I am still somewhat conservative about Javascript, because much of the time sites that require it end up doing a lot of crap I don't want to mess around with. Much of the time they only need it because they use some crock of an off-the-shelf
content-management system system, whereas these days CSS is sufficiently advanced and ubiquitous to handle most presentational intentions. Relatively few sites actually need AJAX, and in most cases the gotchas outweigh the benefits.

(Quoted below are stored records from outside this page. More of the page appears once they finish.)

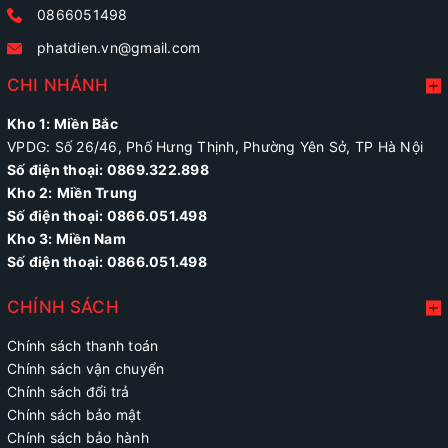
0866051498
phatdien.vn@gmail.com
CHI NHÁNH
Kho 1: Miền Bắc
VPDG: Số 26/46, Phố Hưng Thịnh, Phường Yên Sở, TP Hà Nội
Số điện thoại: 0869.322.898
Kho 2:
Miền Trung
Số điện thoại:
0866.051.498
Kho 3: Miền Nam
Số điện thoại: 0866.051.498
CHÍNH SÁCH
Chính sách thanh toán
Chính sách vận chuyển
Chính sách đổi trả
Chính sách bảo mật
Chính sách bảo hành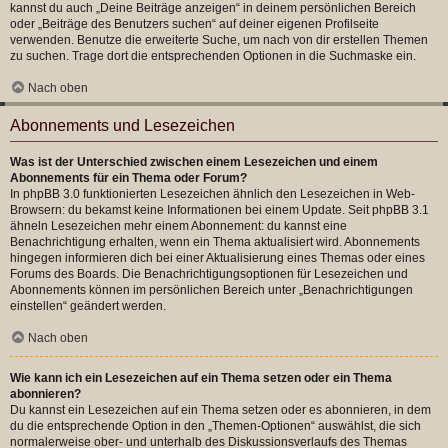
kannst du auch „Deine Beiträge anzeigen“ in deinem persönlichen Bereich
oder „Beiträge des Benutzers suchen“ auf deiner eigenen Profilseite
verwenden. Benutze die erweiterte Suche, um nach von dir erstellen Themen
zu suchen. Trage dort die entsprechenden Optionen in die Suchmaske ein.
Nach oben
Abonnements und Lesezeichen
Was ist der Unterschied zwischen einem Lesezeichen und einem
Abonnements für ein Thema oder Forum?
In phpBB 3.0 funktionierten Lesezeichen ähnlich den Lesezeichen in Web-
Browsern: du bekamst keine Informationen bei einem Update. Seit phpBB 3.1
ähneln Lesezeichen mehr einem Abonnement: du kannst eine
Benachrichtigung erhalten, wenn ein Thema aktualisiert wird. Abonnements
hingegen informieren dich bei einer Aktualisierung eines Themas oder eines
Forums des Boards. Die Benachrichtigungsoptionen für Lesezeichen und
Abonnements können im persönlichen Bereich unter „Benachrichtigungen
einstellen“ geändert werden.
Nach oben
Wie kann ich ein Lesezeichen auf ein Thema setzen oder ein Thema
abonnieren?
Du kannst ein Lesezeichen auf ein Thema setzen oder es abonnieren, in dem
du die entsprechende Option in den „Themen-Optionen“ auswählst, die sich
normalerweise ober- und unterhalb des Diskussionsverlaufs des Themas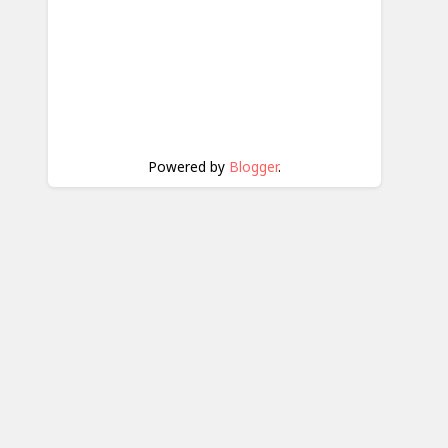
Powered by
Blogger
.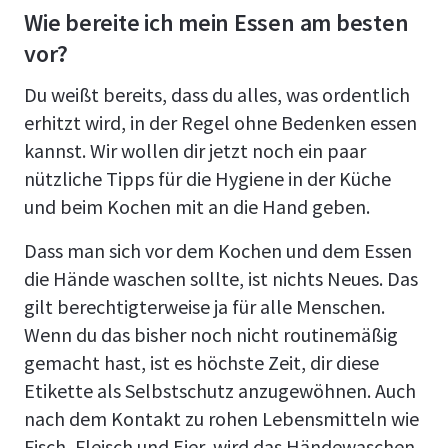
Wie bereite ich mein Essen am besten
vor?
Du weißt bereits, dass du alles, was ordentlich
erhitzt wird, in der Regel ohne Bedenken essen
kannst. Wir wollen dir jetzt noch ein paar
nützliche Tipps für die Hygiene in der Küche
und beim Kochen mit an die Hand geben.
Dass man sich vor dem Kochen und dem Essen
die Hände waschen sollte, ist nichts Neues. Das
gilt berechtigterweise ja für alle Menschen.
Wenn du das bisher noch nicht routinemäßig
gemacht hast, ist es höchste Zeit, dir diese
Etikette als Selbstschutz anzugewöhnen. Auch
nach dem Kontakt zu rohen Lebensmitteln wie
Fisch, Fleisch und Eier, wird das Händewaschen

Having said that, a lot of the effort now going into writing downloadable Android & iPhone applications ought to really target web-hosted Javascript applications. The irony is that a lot of mobile apps have requirements that fit quite well with Javascript & AJAX, not least because a lot of them assume network connectivity for real-time updates. Javascript has a lot of irritations, but it is a lot nicer than the headache of getting together an Android development environment.

PHP

PHP follows the embedded-code model of web programming that these days has been deprecated in favour of Model-View-Controller approaches used in the likes of Django, but for all its faults PHP is still a good fit in a lot of circumstances. When the server-side part of a website is almost entirely AJAX call-back services, the negative parts of mixing code & mark-up that are associated with PHP do not really apply, but when prototyping such an application the ease that PHP scripts can be deployed is a major plus-point. MVC does not make sense for a site that has only 2-3 different URLs.

Career-wise?

Web development may be a lot more fun than it used to be, but the type-casting of my career means that I don't have the know-how needed to make it a day-job activity. Like GUI programming, website design is still very much something don't envisage myself doing for a career. My interests have always been in infrastructure rather than presentation, and this fundamental has not changed.